一想到秋景明獨自負傷,還得抽空恨自己,秋景秀不禁在心中感到一陣愉悅。
他放下書,看了一眼低頭給自己磨墨的小太監,眼中閃過一絲意味不明的光,隨即緩緩開了口:
“隨瑜。”
那小太監下意識抬起頭,“啊”了一聲:
“殿下。”
“隨我去兵部的牢房中看看大哥哥吧。”
秋景秀想了想,道:“對了........順便,把我枕頭底下的那瓶藥拿上。”
兵部的牢房和大理寺不同,擠滿了人,秋景秀走過過道兩旁時,還能聽到來自犯人受刑時的痛苦哀嚎。
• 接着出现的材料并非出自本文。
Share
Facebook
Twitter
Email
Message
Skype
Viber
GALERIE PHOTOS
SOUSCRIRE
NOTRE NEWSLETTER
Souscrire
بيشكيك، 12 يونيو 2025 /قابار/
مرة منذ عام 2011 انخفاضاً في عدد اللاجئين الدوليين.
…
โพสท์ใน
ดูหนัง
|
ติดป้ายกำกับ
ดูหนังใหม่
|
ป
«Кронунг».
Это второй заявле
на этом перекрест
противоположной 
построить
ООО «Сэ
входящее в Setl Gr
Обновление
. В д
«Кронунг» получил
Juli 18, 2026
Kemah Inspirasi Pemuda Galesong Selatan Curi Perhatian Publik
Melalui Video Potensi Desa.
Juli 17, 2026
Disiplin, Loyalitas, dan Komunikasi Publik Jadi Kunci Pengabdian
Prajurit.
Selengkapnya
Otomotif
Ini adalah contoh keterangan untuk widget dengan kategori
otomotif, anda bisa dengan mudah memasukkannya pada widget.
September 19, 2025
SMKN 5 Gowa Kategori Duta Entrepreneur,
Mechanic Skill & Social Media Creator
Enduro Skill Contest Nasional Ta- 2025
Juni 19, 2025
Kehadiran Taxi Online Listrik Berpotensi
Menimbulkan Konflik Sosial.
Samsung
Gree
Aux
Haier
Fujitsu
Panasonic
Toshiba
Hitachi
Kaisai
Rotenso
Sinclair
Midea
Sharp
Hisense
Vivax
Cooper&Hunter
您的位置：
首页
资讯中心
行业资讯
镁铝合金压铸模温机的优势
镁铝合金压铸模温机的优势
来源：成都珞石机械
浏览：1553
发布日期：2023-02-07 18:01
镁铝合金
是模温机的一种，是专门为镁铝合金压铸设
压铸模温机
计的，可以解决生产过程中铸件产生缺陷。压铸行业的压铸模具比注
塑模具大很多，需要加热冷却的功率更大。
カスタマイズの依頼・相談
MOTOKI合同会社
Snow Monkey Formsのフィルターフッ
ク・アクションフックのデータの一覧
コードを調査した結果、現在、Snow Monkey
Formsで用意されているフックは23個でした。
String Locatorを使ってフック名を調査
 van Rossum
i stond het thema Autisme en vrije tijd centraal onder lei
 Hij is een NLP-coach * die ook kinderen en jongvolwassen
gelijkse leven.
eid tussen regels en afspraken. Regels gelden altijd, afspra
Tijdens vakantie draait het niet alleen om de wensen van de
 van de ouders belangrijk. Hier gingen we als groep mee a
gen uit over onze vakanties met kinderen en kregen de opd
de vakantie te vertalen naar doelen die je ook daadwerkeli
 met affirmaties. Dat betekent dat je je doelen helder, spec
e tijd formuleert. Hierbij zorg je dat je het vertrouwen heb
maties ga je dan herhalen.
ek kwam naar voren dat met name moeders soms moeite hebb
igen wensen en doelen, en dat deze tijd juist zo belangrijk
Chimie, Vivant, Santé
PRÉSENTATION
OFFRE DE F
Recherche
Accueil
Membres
鮮紅的烙鐵按在皮肉上發出的滋啦聲近在耳邊,秋景秀即使沒有親眼目睹那刑罰,也似乎能看見皮肉燒焦時的白煙從自己的面前飄過,帶著人肉的氣息。
秋景秀忍不住有點想吐,但他忍住了。
在走過長長的通道,前往關押皇親貴族的“地”字號牢房時,秋景秀不經意地回過頭,發現身邊的隨侍隨瑜的腳步并未因為周遭的哀嚎和慘叫而有絲毫的動搖,而是像早就習慣了似的,目不斜視地跟著帶路的牢吏,連轉彎都沒有絲毫的猶疑,像是早就來過這里似的。
秋景秀:“........”
他捏了捏指尖,不動聲色地垂下頭,接著這個動作,遮住了面上的若有所思。
秋景明被關押在天牢的內側,越往里走,就越是陰森和安靜。
秋景秀捂著鼻子,仰頭看見官吏打開牢房的鐵鎖,然后門被打開時發出吱呀的一聲響,沉悶的幾乎要將官吏討好的聲音掩蓋下去:
“小殿下,就是這里。”
因為秋君藥沒有特別要求關照秋景明,加上秋景明母妃早就出宮去了,沒人給秋景明做后臺,導致秋景明在牢獄中幾乎無人暗中照拂。
他一身臟兮兮的看不清黑白的囚服染上了暗紅黑紫的血液,整個人像一個死尸似的趴在稻草堆上,呼吸聲趨近于無,滿是細小傷痕的指尖沾著灰土,整張臉被雜草般干枯的頭發覆蓋,幾乎要看不清頭發下的神情。
“.........”
看著原本意氣風發的皇長子哥哥落的現下這個光景,秋景秀不由得垂下了眼睫。
似乎是聽到了門外傳來的聲音,秋景明緩緩動了動眼珠。
他的眼睛原本還帶點神采,但當看到來人是秋景秀時,又徹底暗了下去。
秋景秀瞬間解碼了這個視線所表達的含義,敏感道:
“我來,你很失望?”
在那樣探究的視線注視下,秋景明本想站起身,想讓自己看上去不那么狼狽,找回一絲當哥哥的尊嚴,但片刻后,從臀部到脊椎上傳來的強烈刺痛令他無法動彈分毫,只能眼睜睜地看著秋景秀走到自己面前,蹲下身,語氣帶著些許嘆息:
“大哥哥。”
秋景秀道:“怎么把自己搞的這么狼狽呀。”
被秋景秀這看似關心實則幸災樂禍的話,秋景明氣的臉都紅了,從亂發里探出一雙猩紅的眼睛,后槽牙咬的死緊,秋景秀甚至還能看見他面部顫抖的肌肉:
“你來干什么?”
秋景明恨不得跳起來咬秋景秀一口,卻被打的幾乎半癱,動也動不了,扯著沙啞難聽好似幾百年也喝過水的嗓子,質問道:
“你多半是來看我笑話的吧。”
他冷冷地說:“現在看到了,你滿意了?”
“皇兄,你怎么能這么說呢?”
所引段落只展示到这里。